Sneaking Invisible Instructions by Developers in Windsurf
Imagine a malicious instruction hidden in plain sight, invisible to you but not to the AI. This is a vulnerability discovered in Windsurf Cascade, it follows invisible instructions. This means there can be instructions in a file or result of a tool call that the developer cannot see, but the LLM does.
Some LLMs interpret invisible Unicode Tag characters as instructions, which can lead to hidden prompt injection.
As far as I can tell the Windsurf SWE-1
model can also “see” these invisible characters, but the SWE-1
is not yet capable of interpreting them as instructions. As capabilities improve, so will the risk and impact of hidden prompt injections.
However, Windsurf supports models that reliably interpret these invisible instructions.
Demonstration 🧪
Here is a simple demo that shows an empty appearing file, but it actually contains hidden instructions. The model used is Claude Sonnet 3.7:
Windsurf Cascade sees these invisible characters as instructions and invokes the web tool.
If you pay close attention to the screenshot, you can actually see that the tiny preview pane in Windsurf shows the visible text!
As we have seen with previous posts, automatic tool invocation like this can lead to information disclosure, data exfiltration, and worse… And leveraging hidden instructions allows a potential attack to remain undetected by the user.
Compared to the impact of automatic tool invocation, invisible instructions are a lower severity issue.
But the key point is: invisible instructions can invoke tools.

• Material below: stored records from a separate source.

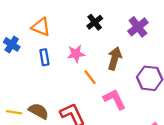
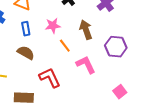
brown arrow: (115, 58) -> (86, 30), turned -36
brown semicircle: (39, 111) -> (26, 53), moved

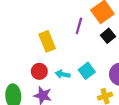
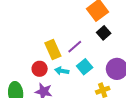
purple line: (79, 26) -> (75, 47), moved, turned 35
yellow rectangle: (47, 41) -> (53, 49), moved

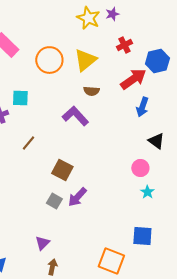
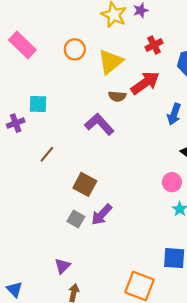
orange circle: (49, 60) -> (75, 49), moved, size x0.7
red arrow: (133, 79) -> (145, 83), moved

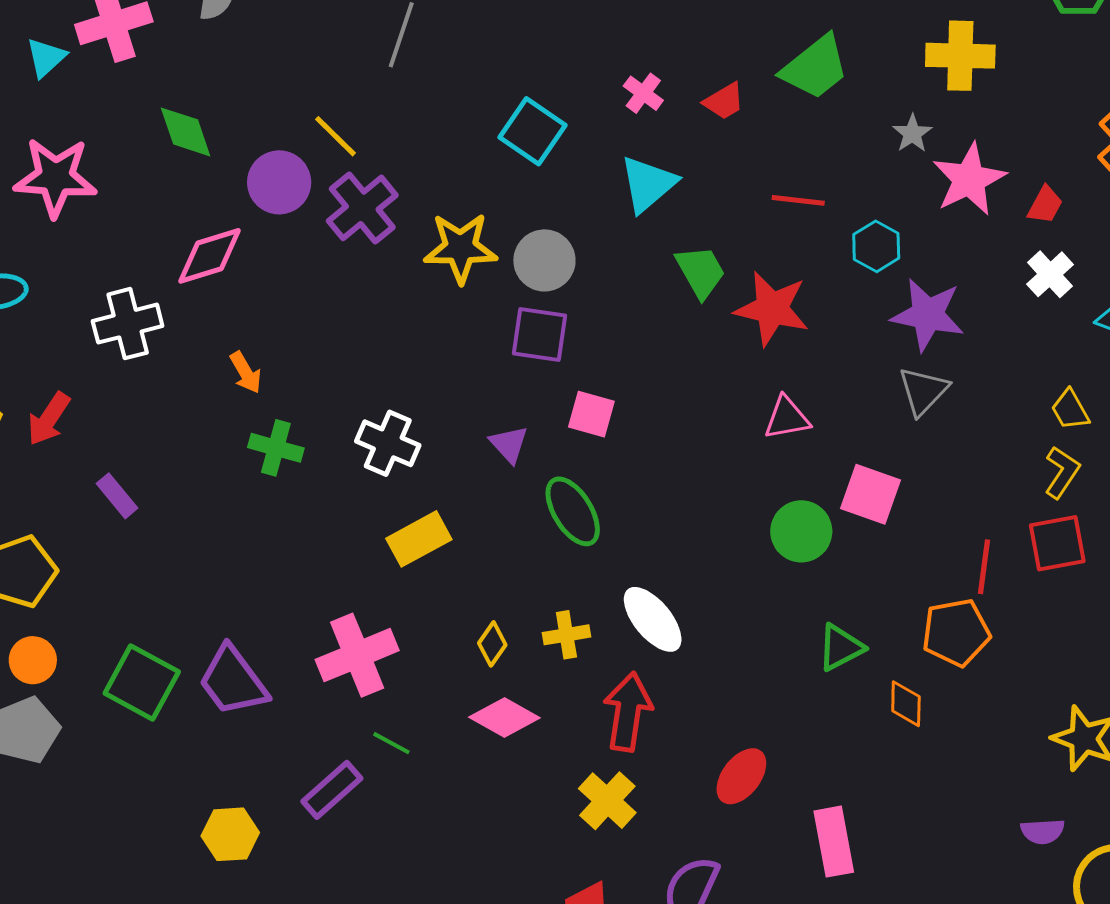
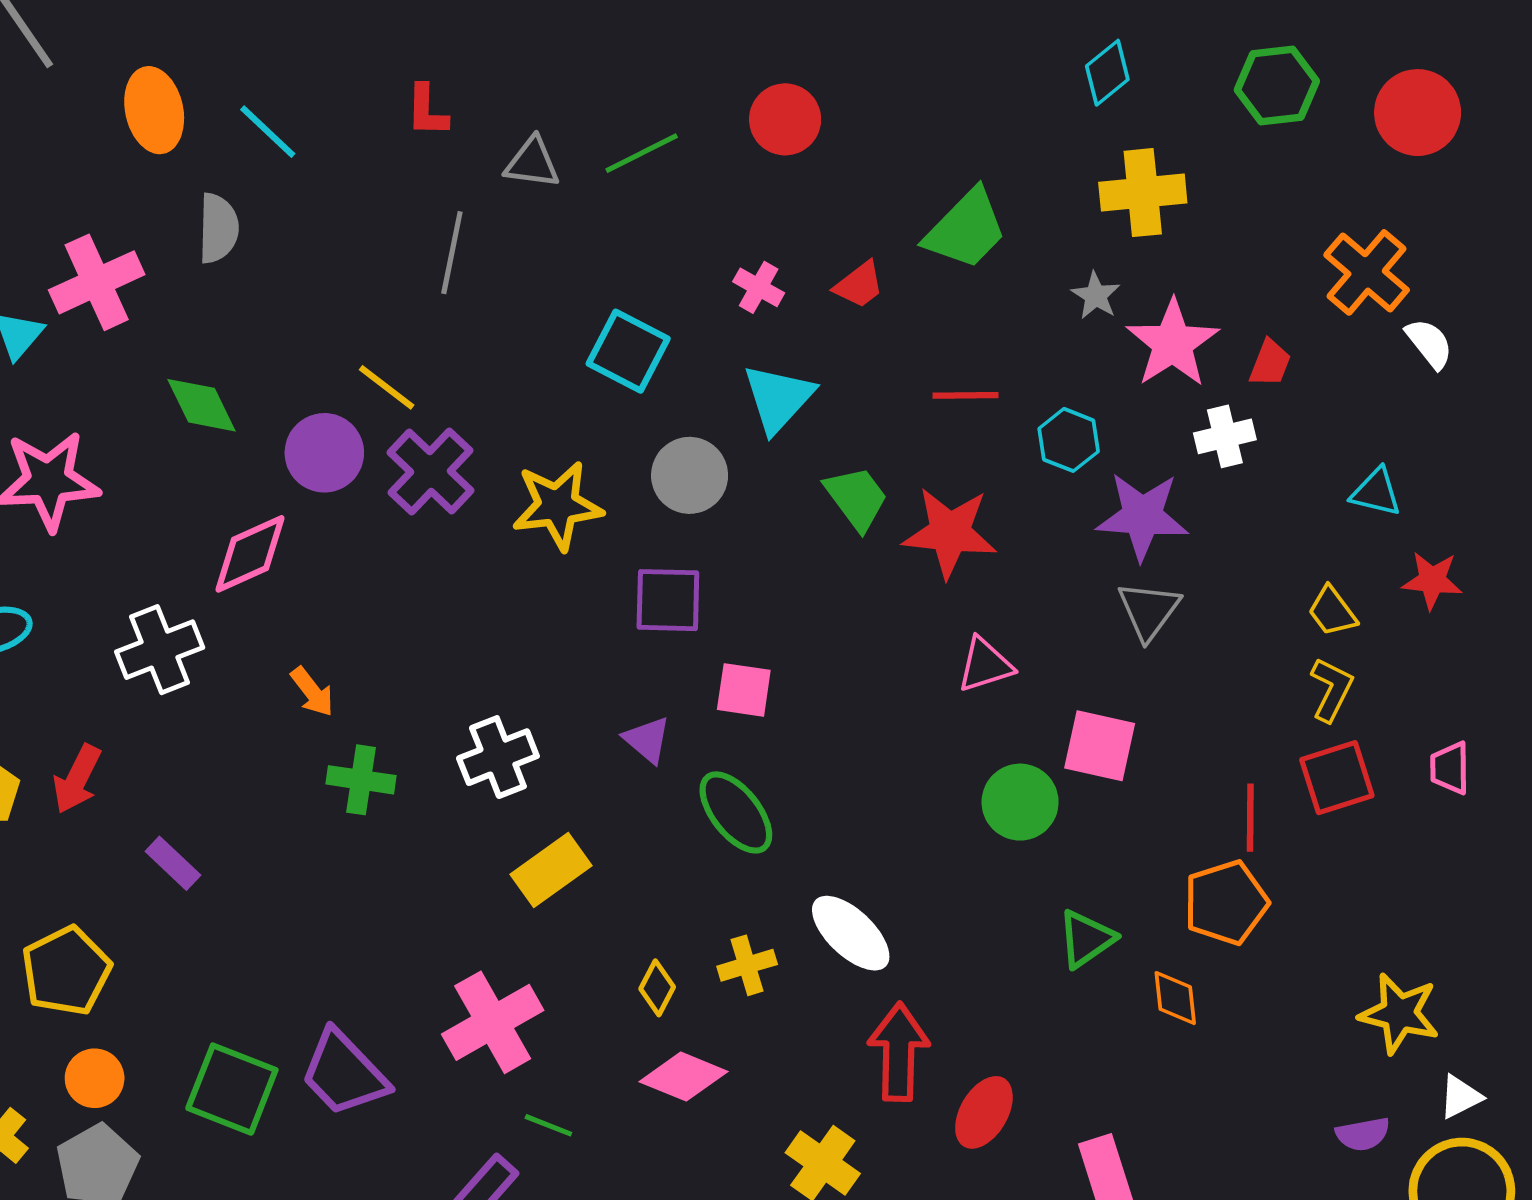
gray circle: (544, 260) -> (690, 475), moved
white cross: (1050, 274) -> (1225, 436), moved, turned 36
white cross: (388, 443) -> (498, 757), turned -38
red arrow: (628, 712) -> (899, 1052), moved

Additional Background Information
This behavior with LLMs was discovered by Riley Goodside with ChatGPT and was fixed by OpenAI. Since then, I have written about it quite frequently, going back to January 2024. I also built the ASCII Smuggler to help with testing to show actual impact on system and application security.
Mitigation
I suggest making the characters visible in the UI, so that it’s clear that there is some hidden information.
Many other apps and agents decided to remove invisible Unicode Tag characters entirely before and after inference. That is probably the most practical mitigation.
Many coding agents, like Amp and Amazon Q Developer for VS Code mitigate this at the application level, which is an effective mitigation for models that support invisible instructions. Many other agents remain susceptible to such attacks.
Responsible Disclosure
This information was disclosed to Windsurf May 30, 2025 and receipt acknowledged by Windsurf a few days later. However, all further inquiries remained unanswered, hence disclosing this publicly seems the best approach to raise awareness and educate users.
Update: After starting the disclosure process as part of Month of AI Bugs, I was contacted by Windsurf, and the team is looking to implement fixes and mitigations for the disclosed vulnerabilities.
Conclusion
Invisible instructions via Unicode Tag characters can be a sneaky way to remain undetected as an adversary. We have seen other coding agents mitigate this at the application level. If you are building exclusively on top of OpenAI models, you should be good, as OpenAI is generally mitigating this threat at the model/API level.
However, there are plenty of apps and models (Google, Anthropic, Grok, Windsurf Cascade,…) that remain susceptible to this behavior.
If you build an app on top of a model which has this behavior, then consider taking extra steps to protect or inform end-users of invisible text being present.